Regardless of which scenario is calculated, these possibilities — which will stir all Middle Eastern states, even Pakistan and India, and subsequently Russia and perhaps China — should not lead to miscalculations or dangerous ambitions. For example, Turkey should not view the possibility of being dragged into a war with Iran alongside Azerbaijan under pressure from the US and Israel with adventurous eyes. It should not even entertain the thought of taking control of Bashur (Iraqi Kurdistan) and Rojava Kurdistan (northern Syria) before or during the war with Iran, in exchange for “services” rendered to Israel and the US. Because if it embarks on such an adventure, “on the way to seizing Bashur and Rojava, it could lose not only Bakur (southeastern Turkey) in its hand but also Northern Cyprus.” If the war spreads to Turkish territory, it may trigger internal uprisings among peoples facing death — and if this doesn’t result in a revolution, it will result in chaos.
If the majority of the Turkish public had been ready — not in the future, but during these critical days and months — to end [President] Erdoğan’s majority with the aim of turning toward democracy, I would argue in this article that the only solution to prevent a catastrophe for Turkish and Kurdish peoples is to urgently put an end to the Erdoğan regime, as Fuat Ali Rıza once said. However, the [main opposition] Republican People’s Party (CHP) lacks both the organisation and the intent to take even a single step from “rallies” toward a revolutionary democratic struggle. [CHP leader] Özgür Özel may take radical steps under pressure from the grassroots. But no one can guarantee that he will.
In this situation, the Turkish state and the AKP government must use the last chance offered by President Apo (jailed Kurdish leader Abdullah Öcalan), steer towards the goal of “peace and a democratic society”, and stop waiting to see if anything will come of the Israel-Iran war.
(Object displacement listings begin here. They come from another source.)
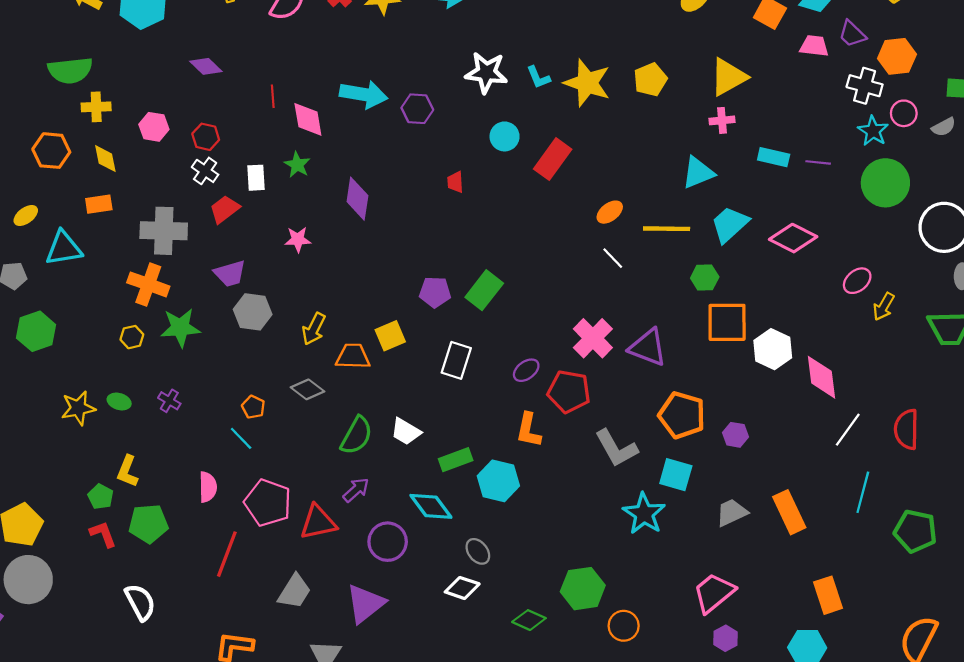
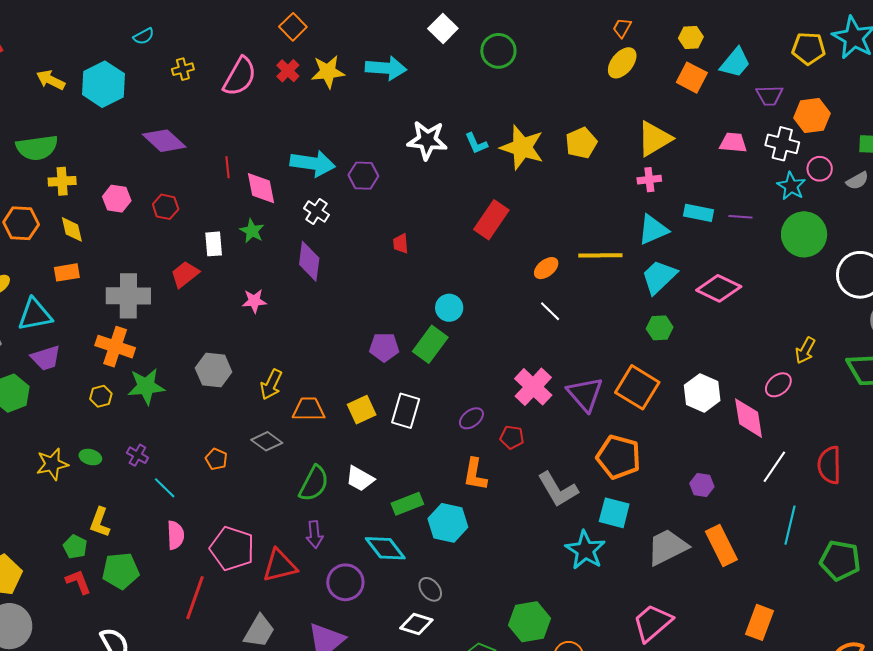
purple trapezoid: (852, 34) -> (769, 95), turned -44
pink trapezoid: (814, 46) -> (733, 143), moved
purple diamond: (206, 66) -> (164, 141), size x1.4
cyan circle: (505, 136) -> (449, 308), moved
white cross: (205, 171) -> (316, 211), moved
cyan triangle: (698, 173) -> (653, 230), moved
yellow line: (667, 229) -> (600, 255), moved
purple trapezoid: (230, 274) -> (46, 358), moved
green hexagon: (705, 278) -> (660, 328), moved
pink ellipse: (857, 281) -> (778, 385), moved
orange square: (727, 322) -> (637, 387), moved, turned 33
yellow square: (390, 336) -> (362, 410), moved
purple triangle: (648, 347) -> (585, 394), turned 30
red pentagon: (569, 391) -> (512, 437), size x0.6
purple hexagon: (735, 435) -> (702, 485), moved
cyan line: (241, 438) -> (165, 488), moved
purple arrow: (356, 490) -> (315, 535), turned 128
gray trapezoid: (732, 513) -> (667, 547), size x1.4
orange rectangle: (828, 595) -> (760, 622), turned 40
Therefore, instead of stalling the peace and democracy process, they must hurry. This time, “it is not the one who hurries who perishes, but the one who delays.”
I don’t know whether it will happen or not, but for example, Israel — which managed to eliminate almost the entire top brass of the Iranian army with Mossad’s operations — if it has planned a Turkey-Iran war, could stage such a sophisticated provocation at the borders of the two countries that Erdoğan could find himself in the middle of the war the next day.
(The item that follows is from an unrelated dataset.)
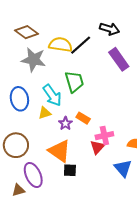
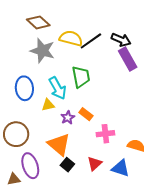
black arrow: (109, 29) -> (121, 40), moved
red triangle: (97, 147) -> (95, 163), moved
blue triangle: (123, 168) -> (121, 168), turned -36
black square: (70, 170) -> (67, 165), turned 32

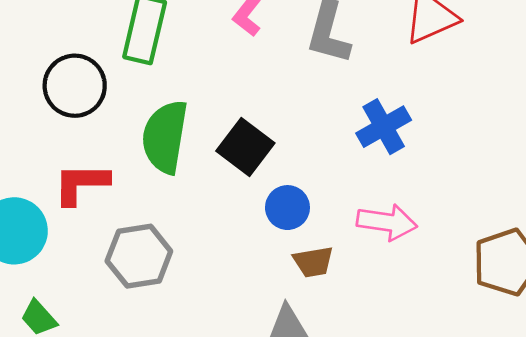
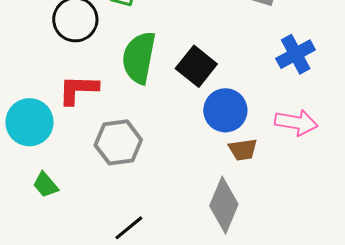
blue circle: (287, 208) -> (225, 110), size x1.4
In such a context, it should be CHP that first recognises that putting the Turkish Grand National Assembly (TBMM) “on recess” would be a huge trap for the entire opposition. In the very first minutes of such a provocation, before Parliament even gets the chance to intervene, the government — as known, under the “updated regulation” from last year — could declare mobilisation and war, thus transitioning Turkey into a “one-man regime without opposition or elections”. Whether there will be a war or not, something irreversible will already have happened.
Therefore, the thing to do now, at a time when hundreds of planes and ballistic missiles are flying just next door, is for the opposition to unite without delay, summon Parliament to an extraordinary session even if it’s on recess, and push the government — to strengthen the “domestic front” — toward political “normalisation” and toward “acceleration” in the peace process.